On October 12, 2013, the 35 crew and guards on the Seaman Guard Ohio were arrested in India’s territorial waters for possession of illegal arms and environmental pollution. Indian authorities arrested six British nationals, three Ukrainians, fourteen Estonians as well as twelve Indians after they boarded the ship.
The men were thrown in jail and ordered to stand trial for crimes against the state. While all charges were eventually dropped in July 2014 by the High Court of India, the men’s passports were confiscated so that they could not leave the country legally.
But after almost a year of detention and living in limbo, the Supreme Court of India upheld the charges and remanded the men for trial. And, on January 11, 2016, after a brief trial all of the men were sentenced to five years of hard labor, and the nightmare continues for them and their families.
Meanwhile, it appears that AdvanFort Company, the vessel’s owners, have done little to help the men. The company’s owners, Samir Farajallah, the company’s chairman and CEO, and his son, Ahmed, who acted as the president of U.S. based entity, quit paying the crew’s salaries in November 2013. They have also done little to provide legal assistance insisting that they thought it was their insurance company’s responsibility.
For the wives and families of the crew, who are grateful for every media article that keeps their loved ones in the spotlight, it has been three long, brutal years. But, unfortunately, it could be many more years before the men are released and allowed to go home.
An AdvanFort representative recently contacted some of the families to offer advice about appealing their convictions. They advised the men to request a transfer from India jurisdiction to the International Tribunal for the Law of the Sea on the basis that the Indian Coast Guard interfered with the ship’s right of innocent passage.
However, the advice fell flat on the legal team representing the men who say that the focus of the prosecution concerns contraventions of Indian domestic statutes relating to the carriage of arms within Indian territorial waters. Whatever the merits of the advice, AdvanFort’s long silence and lack of financial support for the men after more than three years meant very little to the families who have been suffering at the imprisonment of their sons, fathers and brothers.

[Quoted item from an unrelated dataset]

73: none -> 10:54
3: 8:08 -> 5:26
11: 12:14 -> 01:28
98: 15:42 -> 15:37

The Sierra Leone-flagged Seaman Guard Ohio had more than 35 firearms, 102 magazines and 5,682 rounds of ammunition on board, and there was no paperwork for the munitions. Meanwhile, AdvanFort transferred about $40,000.00 to a ships’ agent in India to buy bunkers for the vessel. But, Indian authorities said the ship was not registered to enter territorial waters, and the money transfer was used for illicit purposes.

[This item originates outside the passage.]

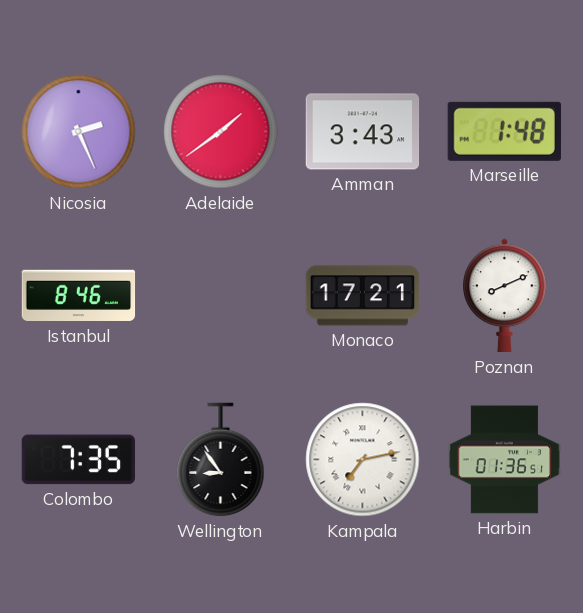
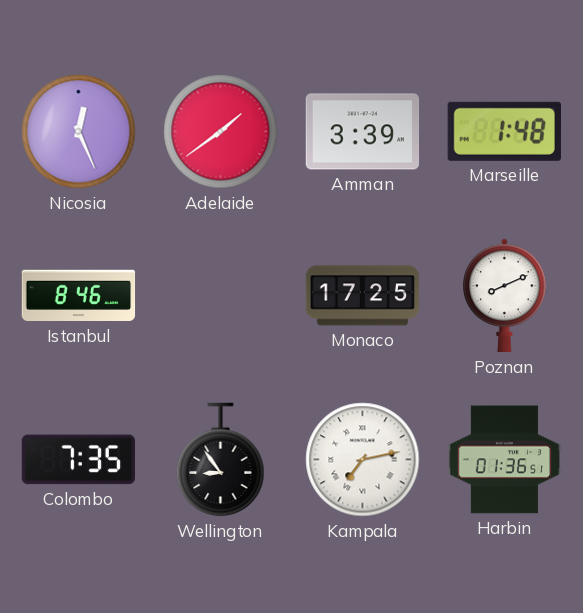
Nicosia: 2:26 -> 12:26
Amman: 3:43 -> 3:39
Monaco: 17:21 -> 17:25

In March 2016, the Madras High Court Bench refused to suspend the five-year sentences that were handed down to the men in Tuticorin in January. A final appeal is scheduled to be heard on June 1, 2016, and the men remain imprisoned in an Indian jail.

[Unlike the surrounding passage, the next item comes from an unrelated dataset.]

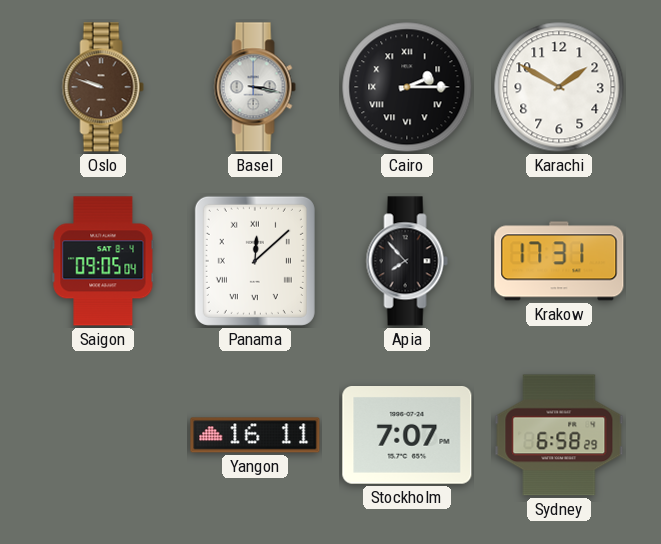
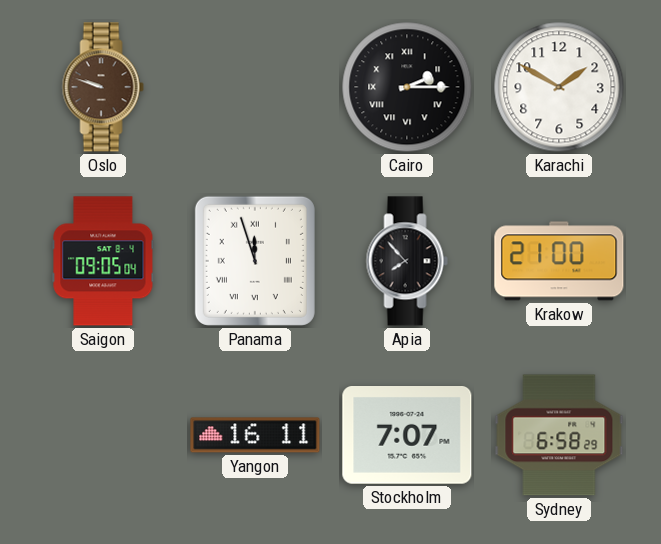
Basel: 3:17 -> none
Panama: 12:08 -> 11:57
Krakow: 17:31 -> 21:00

While the men have toiled in a foreign country’s judicial system on charges they had no control over, the owners remain free. The crew and guards could not have known the arms carried were not registered and allowed in India. Nor did they know that the fuel bought and transferred to the ship was bought illegally. Meanwhile, the Farajallahs both have arrest warrants out for them in India.
The Mission to Seafarers got financially involved in the case just after the crew were arrested in India. The men’s hotel and food were not paid for by the company after they were release on bail.
Efforts have been made to try and contact the company, but their phones are shut down, and the website has not had anything new posted since 2014.
Samir Farajallah is said to have made significant sums from New Fields Exhibitions, which connected private companies with government officials for the rebuilding of Iraq, among other ventures. A reporter called New Fields’ Dubai phone number on March 2; the spokesman who answered confirmed the identity of the firm, but would neither confirm nor deny any continued involvement by Mr. Farajallah. The next day the New Fields website was removed from the internet.
The opinions expressed herein are the author's and not necessarily those of The Maritime Executive.